Aim of the exercise – Some lines in the listing below may include the string "instances". How many are there? Give only the number.
******
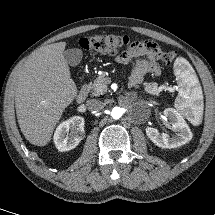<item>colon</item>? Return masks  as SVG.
Wrapping results in <instances>:
<instances>
[{
	"label": "colon",
	"instance_id": "1",
	"mask_svg": "<svg viewBox=\"0 0 215 215\" xmlns=\"http://www.w3.org/2000/svg\"><path fill=\"white\" fill-rule=\"evenodd\" d=\"M80 48L85 51L103 54H115L122 48L130 45L128 36L97 34L82 38L79 41ZM177 56V52L164 53L162 59L166 64H171Z\"/></svg>",
	"mask_w": 215,
	"mask_h": 215
}]
</instances>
******
Result of this exercise – 3